The big names in graphic artwork form an art history of their own: in addition to the already mentioned Steinweiss - I would say the progenitor of the prestigious gallery of artists you will read about below, and I apologise if it is very long and redundant - we find (in alphabetical order): Charles Alston, David Anstey, Enrico Arno, Atelier Cassandre, Jan Balet, Helmut Baumgart, Fulvio Bianconi, Vladimir Bobritsky, James Neil Boyle, Horst Breitkreuz, Jean Cayré, Clifford Condak, Guido Crepax, Frank Daniel, Frank Decker, Dorothea Desmarowitz, Matthieu Diesse, Dick Ellescas, Jim Endicott, Philip Featheringill, Patricia Fèvre, Jim Flora, Gray Foy, Maria Antonietta Gambaro, Joe Garnett, Gerry Gersten, Johann Georg Geyger, Milton Glaser, Alex Gnidziejko, John Günther, Ken Gunall, Abe Gurvin, Jules Halfant, Mizue Hamilton, Roger Hane, Monica Hartmann, Michel Hartmann, Peter Hoffer, Mari Kaarma, Eugene Karlin, Warren A. Kass, Jan Kavan, Gordon Kebbee, Gary Kelly, Theodore Kiros, Mati Klarwein, Arthur Kraft, Barbara Kraft, Harold M. Kramer, Jana Krouzilova, Joseph Krush, Donald Leake, Doris Lee, Herschel Levit, Lee Levy, Emanuele Luzzati, George Maas, Jim McMullan, Gitta Mallasz, Jack Martin, Frederic Marvin, Joost Minderhoud, Monogram Art Studio, Harriet Moore, Ralph Moore-Morris, Bruno Munari, Ikuo Nitijida, Gerhard Noack, Patricia Pardieu, Bob Pepper, Liane Payne, Heather Payne, Marcello Piccardo, Richard M. Powers, Ken Rossi, Peter Schaumann, Henry Stahlbert, Silvan Steenbrink, Klaus Steffen, Merle Shore, Donald Silverman, Nicola Simbari, Joseph Solman, Ed Sorel, Leonardo Stroppa, Studio 52 [Milan] by Helmut Ebnet, Gene Szafran, Naoji Tomori, John Trotta, Rostislav Vanék, Robert van Nutt, Jacques Vatoux, Jean-Paul Veret-Lemarinier, Eric von Schmidt, Peter Wandrey, Tom Worman, Arthur Wragg, Kinuko Yamabe-Craft, Bob Ziering; and photographers Carl Fischer, Sam Gallo, Francisco Hidalgo, Paul Huf, Lester Krauss, Holger Matthies, Ben Rose, Susanne Schapowalow, Helmut Tobias, Ken Veeder, Con van Tol & Ruud Nooy, Andy Warhol, Christopher Whorf, Garry Winogrand and many others.
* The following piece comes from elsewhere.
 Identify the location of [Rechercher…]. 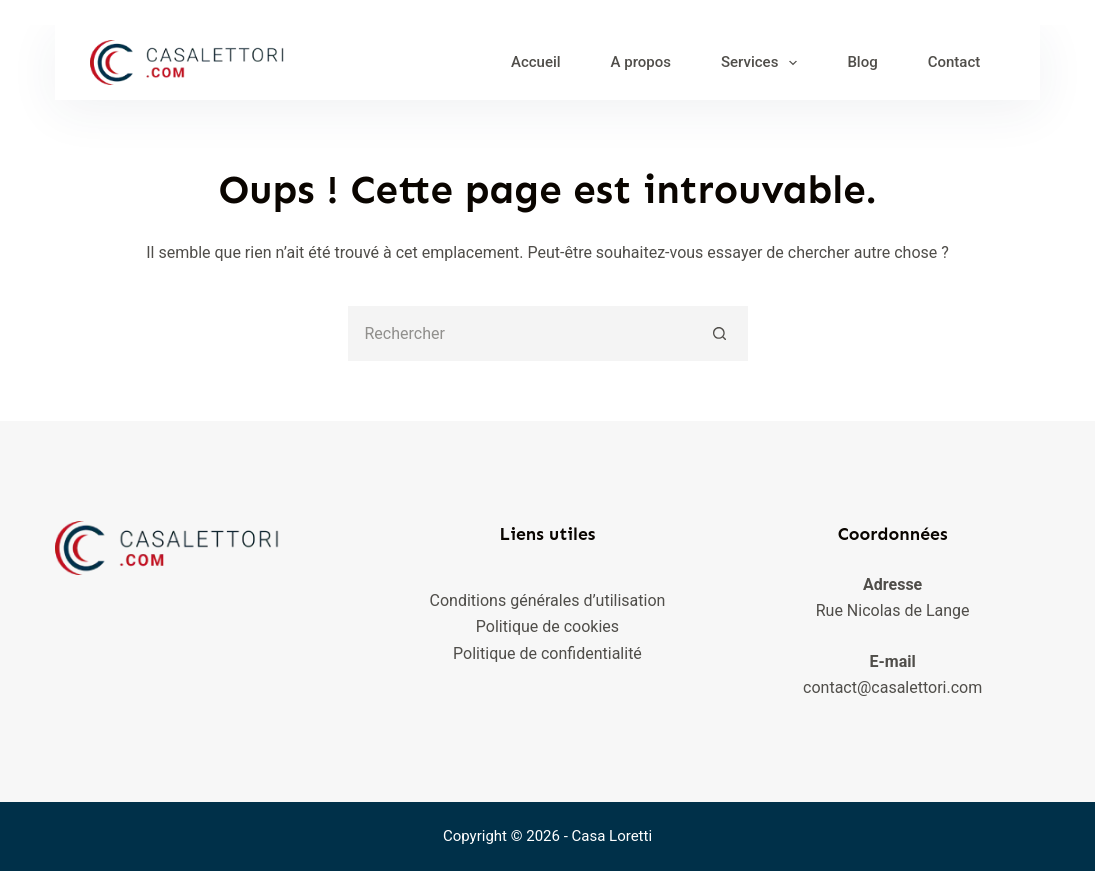
(520, 333).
The long list has been compiled so that I can keep in mind the immense work of acquiring covers that I will have to do (and it is my pleasure) for this website. It will be a work-in-progress to which I will devote all my time for the next few years. I will add covers as I am able to scan them and group them by artist. I hope to do with this, some justice to the classical sector, since - you see it on every book-selling website - there is still a lack of a ‘guide’ to the history of classical music cover art.